Firstly, make that THREE hospital bags. Yes, you heard us correctly. Three bags, packed as early as 30 weeks – after a friend went into labour very early, before packing her bag and before buying a car seat, you don’t want to be caught short.
Bag One: Your stuff
Bag Two: Baby’s stuff
Bag Three: Birth partner’s stuff
You could, of course, put it all in one bag but, should you need to stay without your partner, it makes sense to separate everything. Plus, having a shedload of stuff is great practice for any time you leave the house in the next few years. Travelling light will become but a distant dream. More on this another day.
Back to the hospital baggage. You don’t know if you’ll be in and out within a few hours or if you will have a hospital stay.
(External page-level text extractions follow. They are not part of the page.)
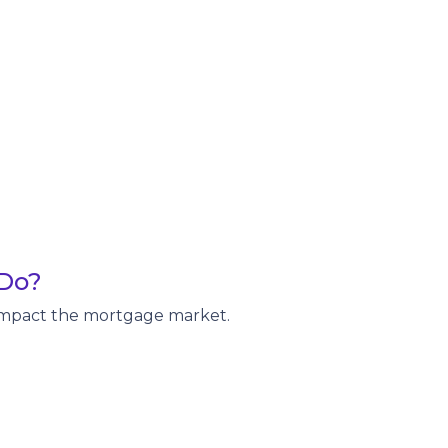
 Do?
y impact the mortgage market.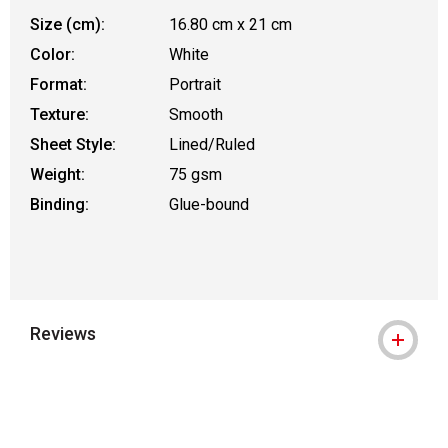
Size (cm):
16.80 cm x 21 cm
Color:
White
Format:
Portrait
Texture:
Smooth
Sheet Style:
Lined/Ruled
Weight:
75 gsm
Binding:
Glue-bound
Reviews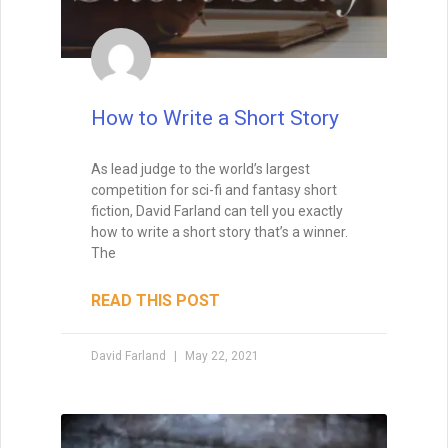
How to Write a Short Story
As lead judge to the world’s largest
competition for sci-fi and fantasy short
fiction, David Farland can tell you exactly
how to write a short story that’s a winner.
The
READ THIS POST
David Farland
May 22, 2021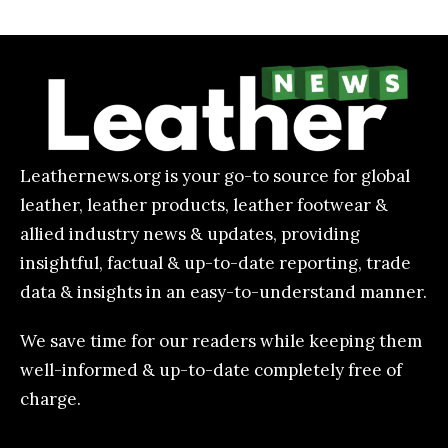
Leathernews.org is your go-to source for global
leather, leather products, leather footwear &
allied industry news & updates, providing
insightful, factual & up-to-date reporting, trade
data & insights in an easy-to-understand manner.
We save time for our readers while keeping them
well-informed & up-to-date completely free of
charge.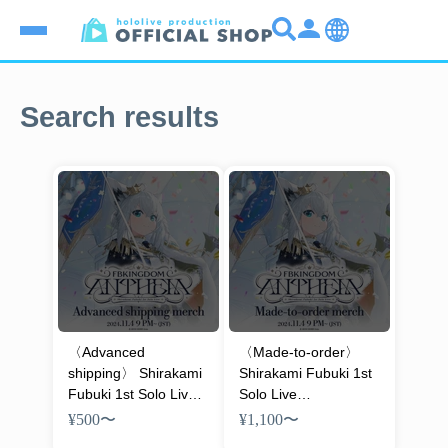
Search results
〈Advanced
〈Made-to-order〉
shipping〉 Shirakami
Shirakami Fubuki 1st
Fubuki 1st Solo Live
Solo Live
FBKINGDOM
FBKINGDOM
¥500
〜
¥1,100
〜
“ANTHEM” Concert
“ANTHEM” Concert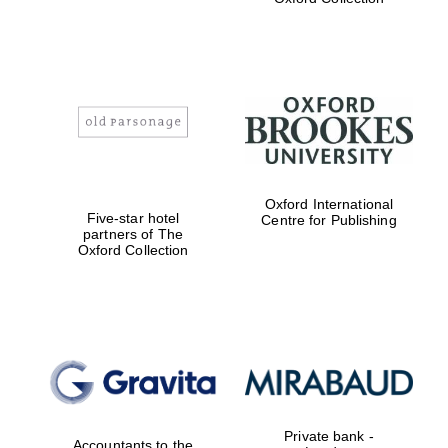
Exeter College:
college home of
the festival.
Founded 1314
Worcester College
Oxford International
founded 1714
Five-star hotel
Centre for Publishing
partners of The
Oxford Collection
Lincoln College
founded 1427
Private bank -
Accountants to the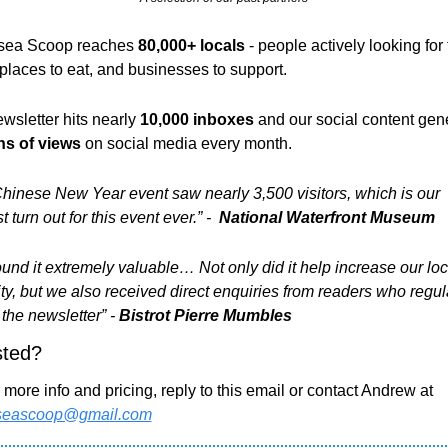
ea Scoop reaches 
80,000+ locals 
- people actively looking for 
 places to eat, and businesses to support. 
wsletter hits nearly 
10,000 inboxes 
and
our social content gen
ns of views
 on social media every month.
hinese New Year event saw nearly 3,500 visitors, which is our 
 turn out for this event ever.” - 
 National Waterfront Museum
und it extremely valuable… Not only did it help increase our loca
lity, but we also received direct enquiries from readers who regula
 the newsletter” - 
Bistrot Pierre Mumbles
sted?
 For more info and pricing, reply to this email or contact Andrew at 
seascoop@gmail.com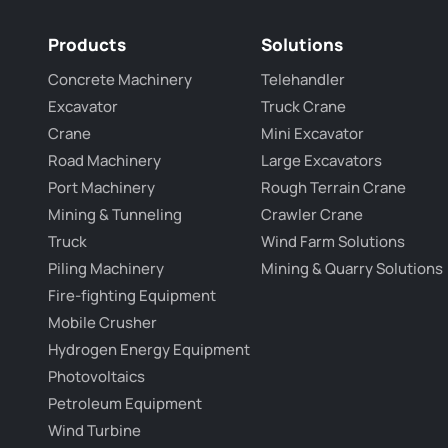
Products
Solutions
Concrete Machinery
Telehandler
Excavator
Truck Crane
Crane
Mini Excavator
Road Machinery
Large Excavators
Port Machinery
Rough Terrain Crane
Mining & Tunneling
Crawler Crane
Truck
Wind Farm Solutions
Piling Machinery
Mining & Quarry Solutions
Fire-fighting Equipment
Mobile Crusher
Hydrogen Energy Equipment
Photovoltaics
Petroleum Equipment
Wind Turbine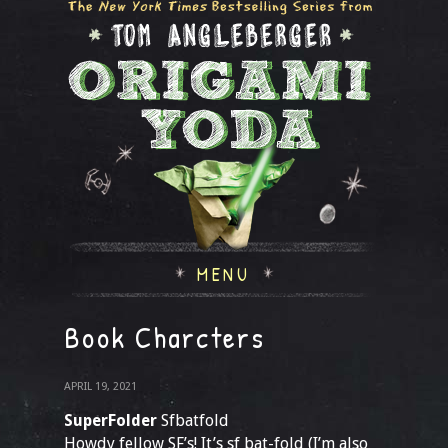
MENU
Book Charcters
APRIL 19, 2021
SuperFolder
Sfbatfold
Howdy fellow SF’s! It’s sf bat-fold (I’m also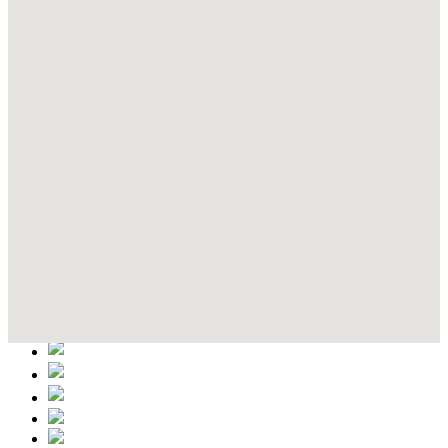
Contact Details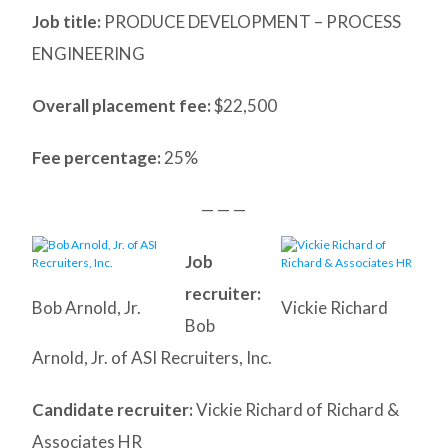
Job title:
PRODUCE DEVELOPMENT – PROCESS
ENGINEERING
Overall placement fee:
$22,500
Fee percentage:
25%
— — —
Job
recruiter:
Bob Arnold, Jr.
Vickie Richard
Bob
Arnold, Jr. of ASI Recruiters, Inc.
Candidate recruiter:
Vickie Richard of Richard &
Associates HR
Pack for the latter; it saves your partner having to go home and guess at what you need and where these things are kept (Familiar with the ‘man look’ (sorry, chaps!) – walk into a room, survey it from the doorway and shout, “nope, can’t find it!”? Well, imagine said man is operating on zilch sleep and has just become a new dad!). Anyone who has requested clean pants after labour only to be brought a g-string will echo the sentiments here.
Bag One: Your Stuff. Some of these items could be kept in your car as they are bulky but invaluable if you have a longer stay.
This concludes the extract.